Question: Do you really think he just started looking at porn at this stage in his life?
My wife and I are coming up on our 10 year anniversary in 2+/- weeks. Porn and I have a 20+ year relationship. You could even call it my first romantic relationship if you want. But, my wife has come to understand that I'm still the same person she fell in love with.
Second, look at what your together time is like. There could be any number of turn-offs just lurking in your everyday habits.
- Is one/both of you dealing with health issues or additional stress? Have you both had physicals lately? A check-up may reveal low vitamin levels regardless of that multi-vitamin you take every morning.
- When you see each other, are you focused on being with one another, are are either of you just unloading about your day?
- You're both getting older. Do you both exercise regularly? A lack of exercise will greatly reduce sexual stamina.
Third, make sure you aren't taking each other for granted.
- When the subject or interest of sex comes up, one/both of you demonstrate affection positively and physically? Or, do either of you just complain about a lack of it?
How my wife and I approach each other is very important, especially after 10 years. If (hypothetically) you just met some guy you're really into, and want to have sex with him, you'd go through the whole seduction ritual, right? So, why not with someone that you've loved for 21 years?

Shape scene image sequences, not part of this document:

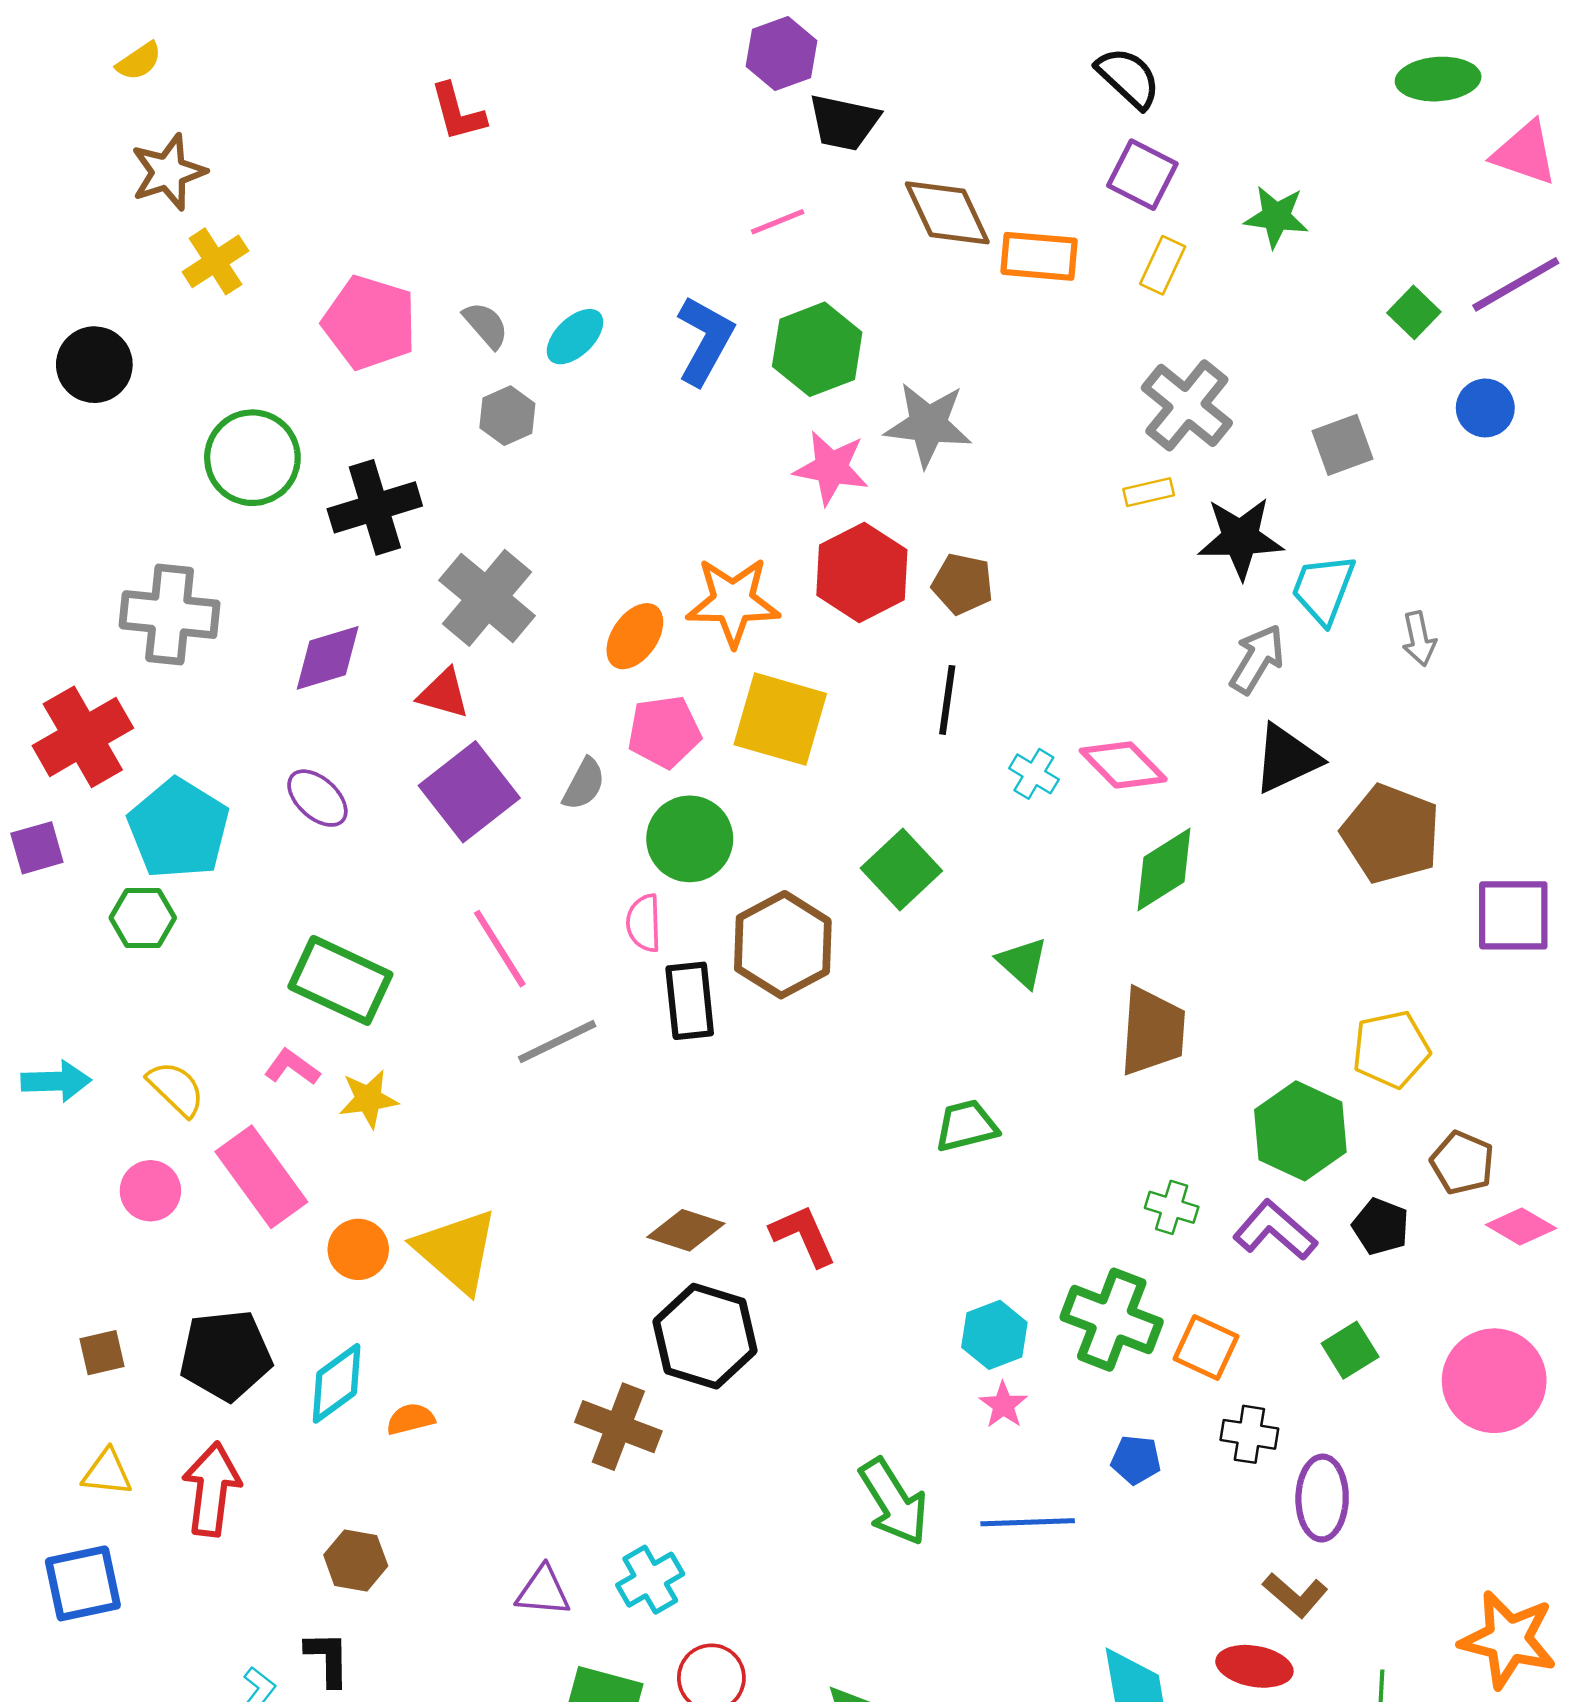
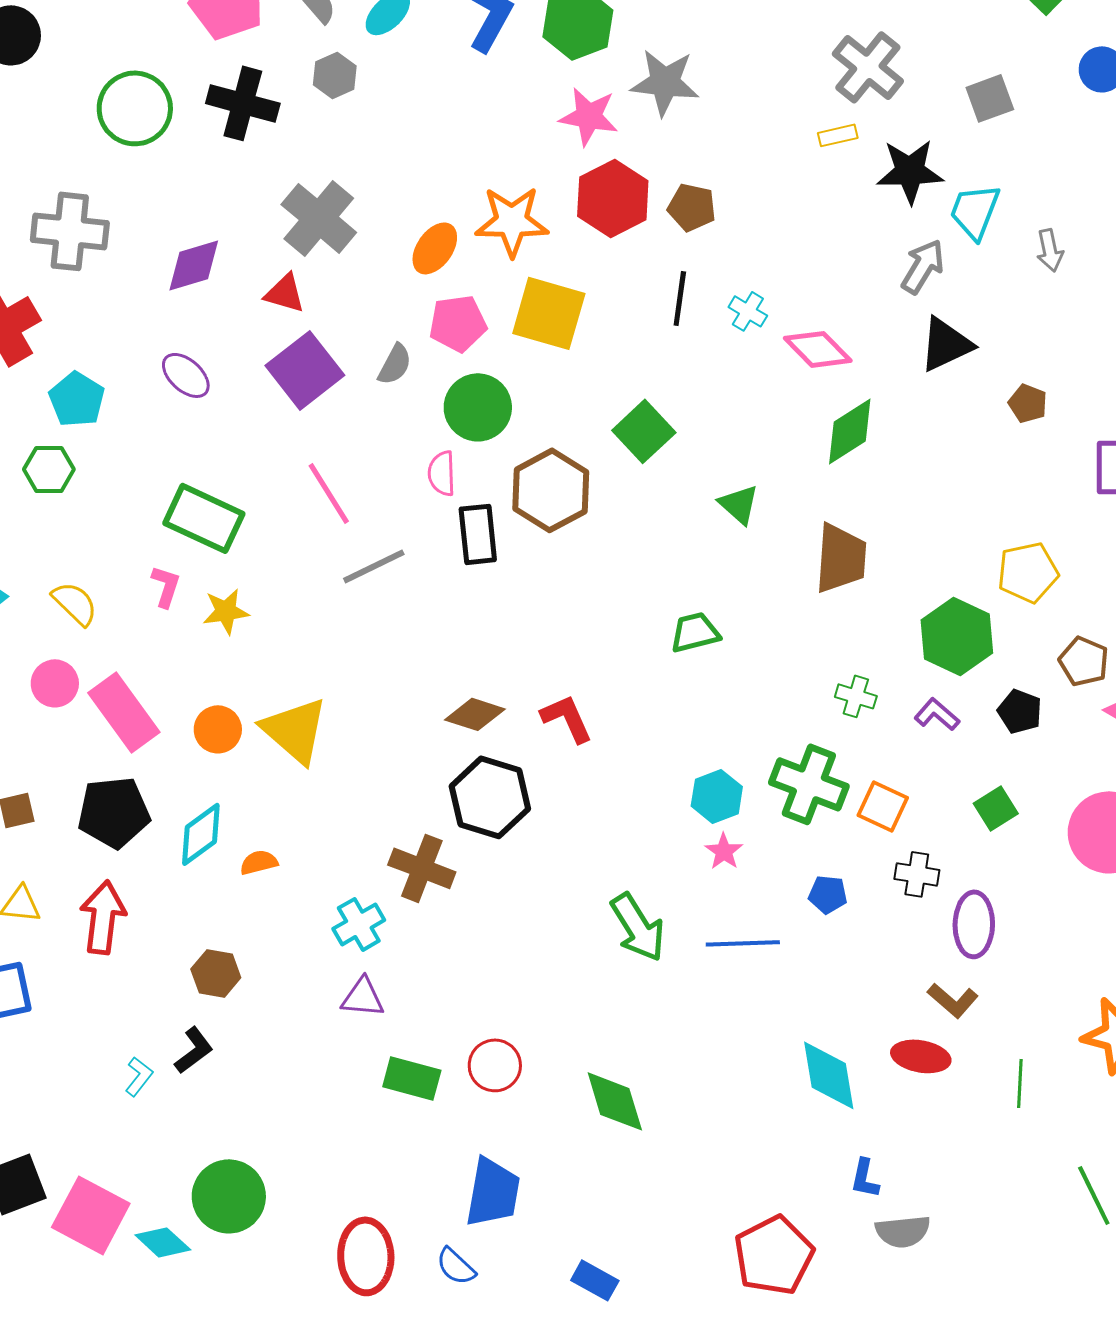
black cross: (375, 507) -> (243, 103), moved, turned 32
cyan cross: (1034, 774) -> (748, 311), moved
cyan pentagon: (178, 829) -> (77, 399), size x0.7
brown pentagon: (1391, 834) -> (1028, 403), size x0.5
pink L-shape: (292, 1067) -> (166, 586), turned 72
pink rectangle: (261, 1177) -> (124, 712), moved
purple L-shape: (1275, 1230) -> (937, 714), size x0.7
cyan cross: (650, 1580) -> (359, 924), moved
black L-shape: (328, 1659) -> (194, 1050), turned 54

I can't stress this enough. You can NOT brow-beat someone into arousal. So, where sex is concerned: less talk, more action.
Sometimes, the hectic parts of life slow down and leave us (in general) with more time to think and feel, than to which we've been accustomed. That's the perfect time to force ourselves to do the things for our spouses/girlfriends that we wish we'd done before, but we just keep putting off until later.
Remember, the longer you're together, the less time you have together. So DO something with it.